While sympathetic dysfunction is most relevant for our hypothesis, the Ewing score is based on parasympathetic as well as sympathetic tests [22]. In most patients the initial manifestation of autonomic disease is an abnormal response to the parasympathetic tests, followed by abnormal sympathetic tests in more severe autonomic neuropathy [21]. The increased frequency of abnormalities found with the parasympathetic tests may reflect both earlier involvement of parasympathetic damage and better sensitivity of the parasympathetic tests. To maximise the separation of participants with and without sympathetic neuropathy, we divided our population on the basis of the Ewing score into two categories with a cut-off value of 2.5, rather than the original four categories described by Ewing (normal, early, definite and severe). Indeed, more participants in the ≥2.5 group had abnormalities in the sympathetic nerve tests than in the <2.5 group (data not shown). In line with the concept of sympathetic counterbalance, rosiglitazone increased vascular leakage in participants in whom a high Ewing score was combined with sympathetic disturbances in a post hoc analysis. On the contrary, rosiglitazone did not influence vascular leakage in participants with a low Ewing score and no sympathetic disturbances.

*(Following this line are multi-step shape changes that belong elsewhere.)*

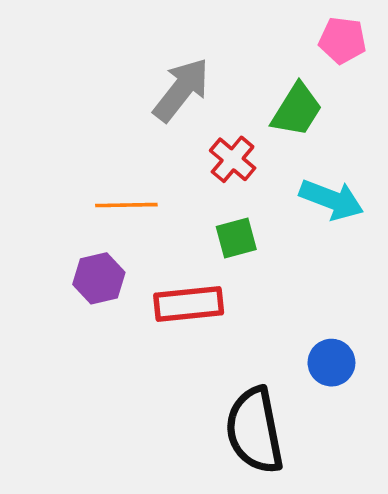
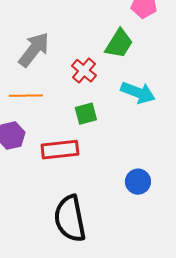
gray arrow: (181, 90) -> (34, 50), moved
black semicircle: (255, 430) -> (70, 219), moved

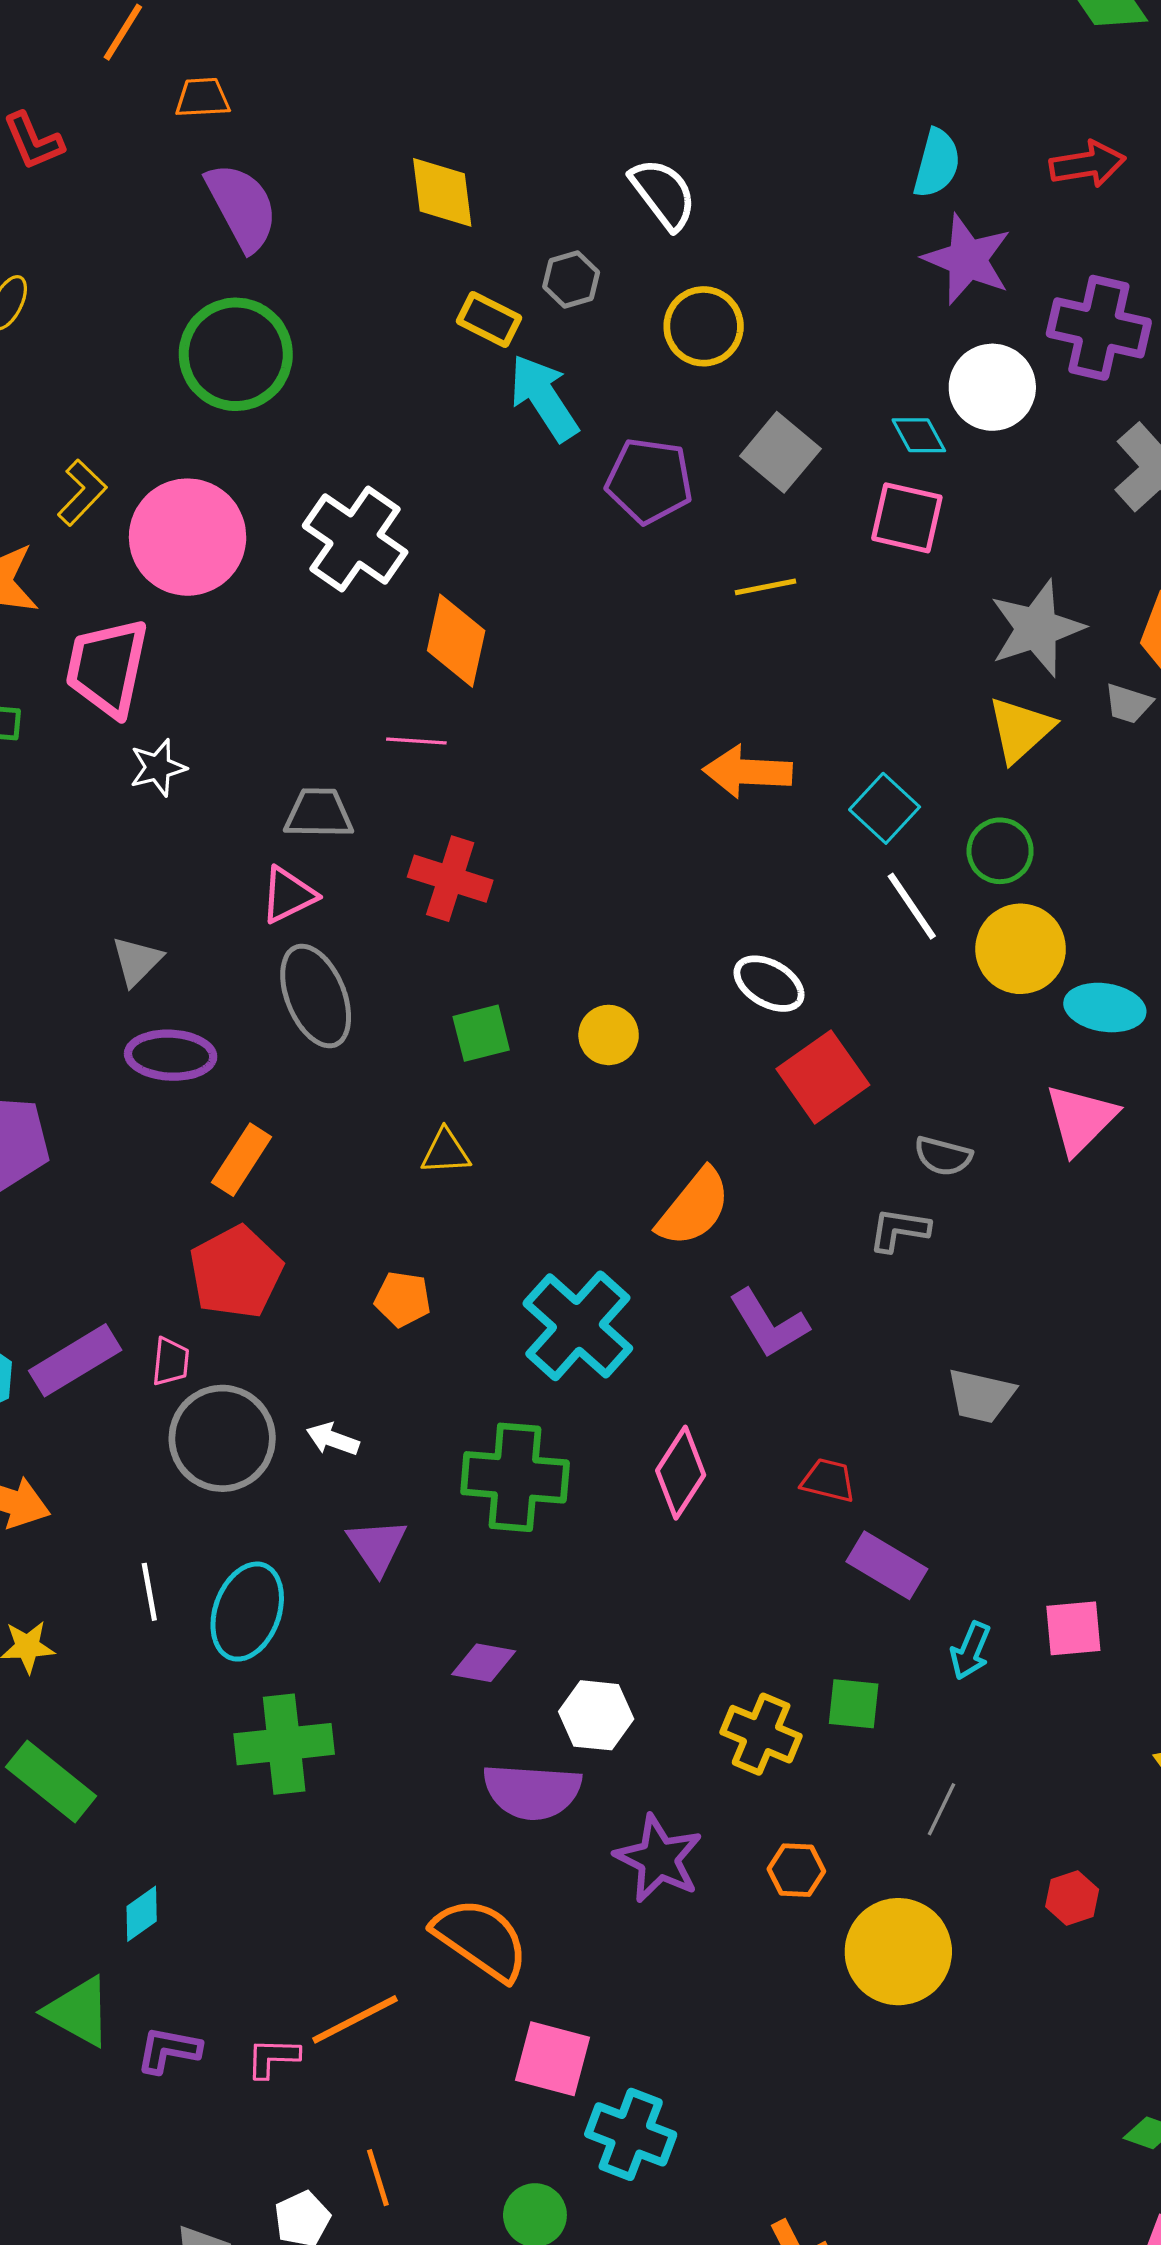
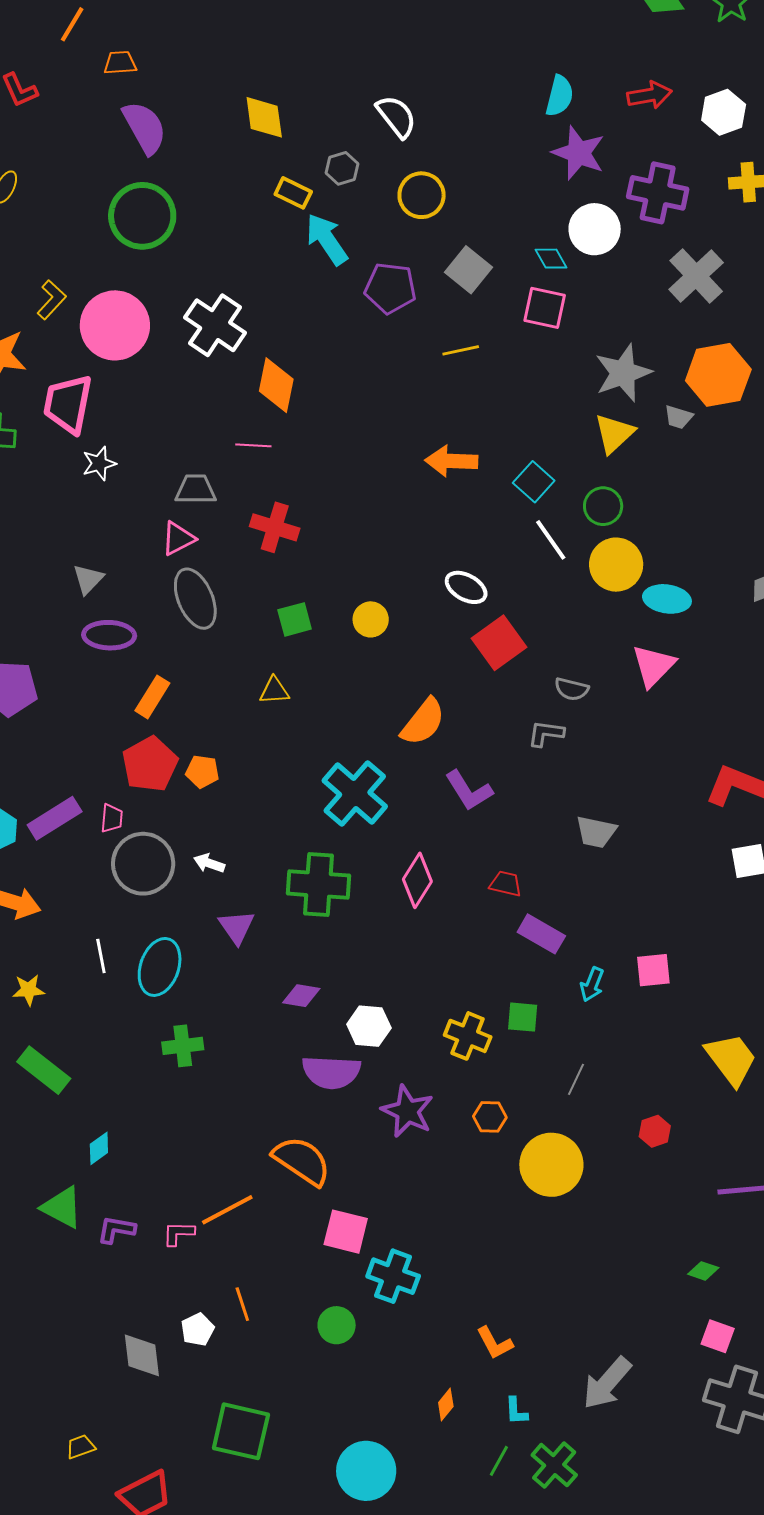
orange pentagon: (403, 1299) -> (202, 771), moved
green cross: (284, 1744) -> (183, 1046), size x0.7

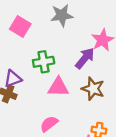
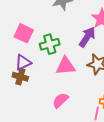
pink square: (20, 27) -> (24, 33), moved

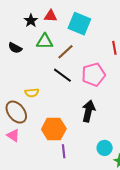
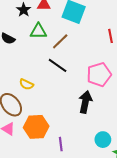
pink pentagon: (93, 75) -> (99, 75), moved
yellow semicircle: (32, 93) -> (26, 84), turned 32
orange hexagon: (54, 129) -> (36, 127), moved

In conclusion, in insulin-treated type 2 diabetes patients who have autonomic neuropathy, thiazolidinediones increase vascular leakage and render the patient susceptible to the development of oedema. Autonomic neuropathy in itself does not exaggerate thiazolidinedione-induced fluid retention. Therefore, autonomic neuropathy should be considered as a risk factor for thiazolidinedione-induced oedema, not for fluid retention.